- Born: December 4, 1953 Sudbury, Ontario, Canada
- Died: November 28, 2023 (age 69) Brooklyn, New York
- Education: Ontario College of Art
- Known for: Filmmaker, Video artist
- Movement: Avant-Garde

= Ross McLaren (filmmaker) =

Canadian artist and filmmaker

Ross McLaren (December 4, 1953 – November 28, 2023) was a Canadian artist, filmmaker, and educator based in New York City.

==Biography==

McLaren was born in 1953 in Sudbury, Ontario, Canada and graduated with honors from Ontario College of Art, where he also did post-graduate work. He was a faculty member at Cooper Union, Fordham University and Pratt Institute, and also taught at Millennium Film Workshop in New York City.

Following a stroke in July 2023, McLaren died in Brooklyn, New York on November 28, 2023.

==Work==
===Advocacy===

Beginning in 1976, McLaren worked as a filmmaker, scholar, teacher, curator, critic, and community organizer.

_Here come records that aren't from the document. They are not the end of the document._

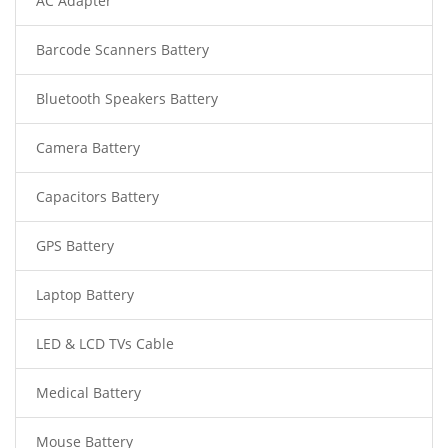
AC Adapter
Barcode Scanners Battery
Bluetooth Speakers Battery
Camera Battery
Capacitors Battery
GPS Battery
Laptop Battery
LED & LCD TVs Cable
Medical Battery
Mouse Battery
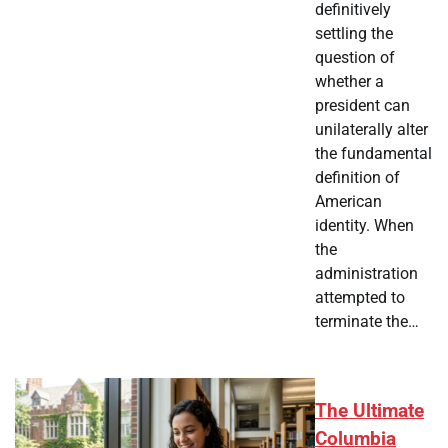
definitively
settling the
question of
whether a
president can
unilaterally alter
the fundamental
definition of
American
identity. When
the
administration
attempted to
terminate the…
The Ultimate
Columbia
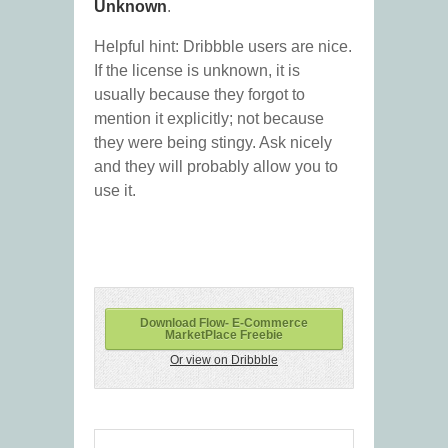
Unknown
.
Helpful hint: Dribbble users are nice.
If the license is unknown, it is
usually because they forgot to
mention it explicitly; not because
they were being stingy. Ask nicely
and they will probably allow you to
use it.
Download Flow- E-Commerce
MarketPlace Freebie
Or view on Dribbble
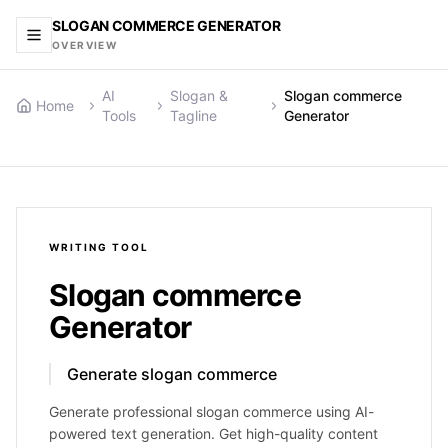
SLOGAN COMMERCE GENERATOR
OVERVIEW
AI
Slogan &
Slogan commerce
Home
Tools
Tagline
Generator
WRITING
TOOL
Slogan commerce
Generator
Generate slogan commerce
Generate professional slogan commerce using AI-
powered text generation. Get high-quality content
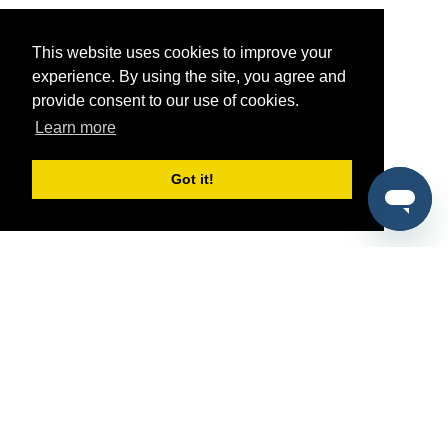
This website uses cookies to improve your
experience. By using the site, you agree and
provide consent to our use of cookies.
Learn more
Got it!
®
SponsorPitch
Quick Links
Sponsors
Pitch
Properties
Blog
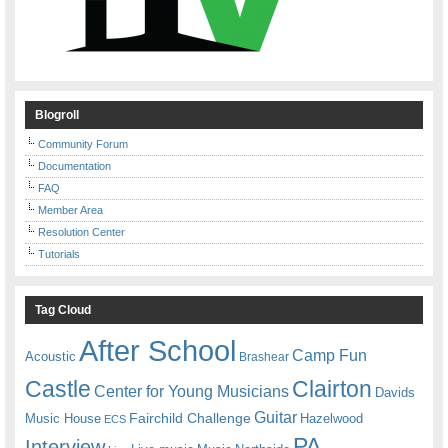
Blogroll
Community Forum
Documentation
FAQ
Member Area
Resolution Center
Tutorials
Tag Cloud
After School
Camp Fun
Acoustic
Brashear
Castle
Clairton
Center for Young Musicians
Davids
Guitar
Fairchild Challenge
Music House
Hazelwood
ECS
PA
Interview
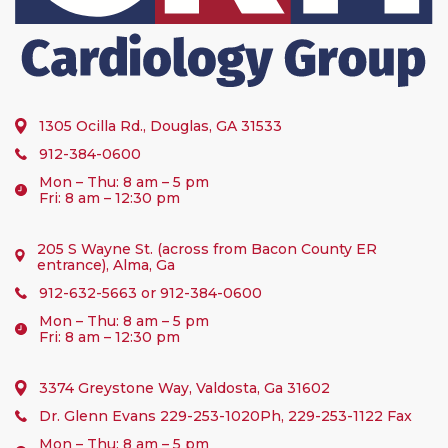
1305 Ocilla Rd., Douglas, GA 31533
912-384-0600
Mon – Thu: 8 am – 5 pm
Fri: 8 am – 12:30 pm
205 S Wayne St. (across from Bacon County ER
entrance), Alma, Ga
912-632-5663
or
912-384-0600
Mon – Thu: 8 am – 5 pm
Fri: 8 am – 12:30 pm
3374 Greystone Way, Valdosta, Ga 31602
Dr. Glenn Evans
229-253-1020
Ph, 229-253-1122 Fax
Mon – Thu: 8 am – 5 pm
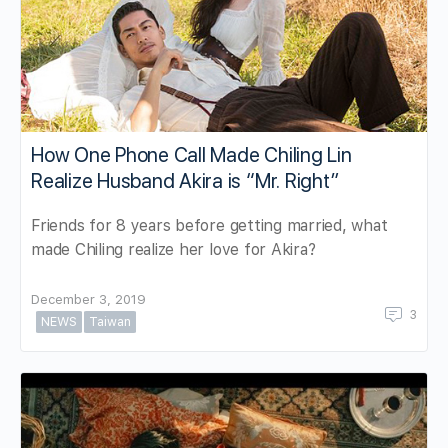
How One Phone Call Made Chiling Lin
Realize Husband Akira is “Mr. Right”
Friends for 8 years before getting married, what
made Chiling realize her love for Akira?
December 3, 2019
3
NEWS
Taiwan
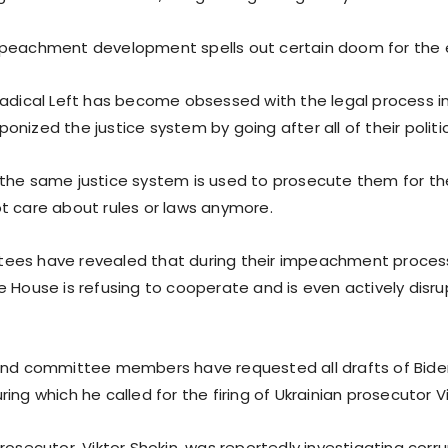
peachment development spells out certain doom for the 
Radical Left has become obsessed with the legal process i
nized the justice system by going after all of their polit
the same justice system is used to prosecute them for the
t care about rules or laws anymore.
es have revealed that during their impeachment process
e House is refusing to cooperate and is even actively disru
 and committee members have requested all drafts of Bid
ing which he called for the firing of Ukrainian prosecutor Vi
rosecutor, Viktor Shokin, was reportedly investigating corr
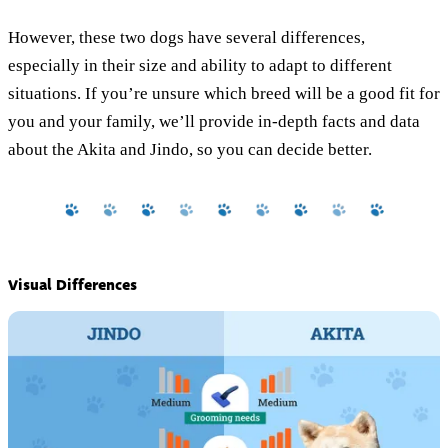
However, these two dogs have several differences,
especially in their size and ability to adapt to different
situations. If you’re unsure which breed will be a good fit for
you and your family, we’ll provide in-depth facts and data
about the Akita and Jindo, so you can decide better.
Visual Differences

He founded and was first director of the Funnel Film Centre in Toronto, Ontario, Canada, an institution devoted to the production, exhibition, and distribution of film. As founder/director, McLaren encouraged continued recognition of film—particularly Super 8—in his native country.

===Films===

His films include: Crash 'n' Burn: the "self-destructive document of Toronto’s eponymous punk club," Wave, Weather Building, Dance of the Sacred Foundation Application (feat. Jack Smith), Sex Without Glasses, and the Ann Arbor Film Festival award-winning sensation Summer Camp.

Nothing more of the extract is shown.